— INSTRUCTIONS TO FOLLOW —
Every line from the line containing "Amino Acids" through the final line of the data is to be printed exactly; no other line is to appear.

#### AVAILABLE RECORDS

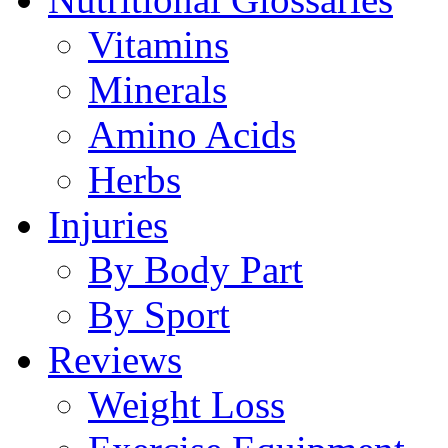
Vitamins
Minerals
Amino Acids
Herbs
Injuries
By Body Part
By Sport
Reviews
Weight Loss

########

— EXERCISE SOLUTION —
Amino Acids
Herbs
Injuries
By Body Part
By Sport
Reviews
Weight Loss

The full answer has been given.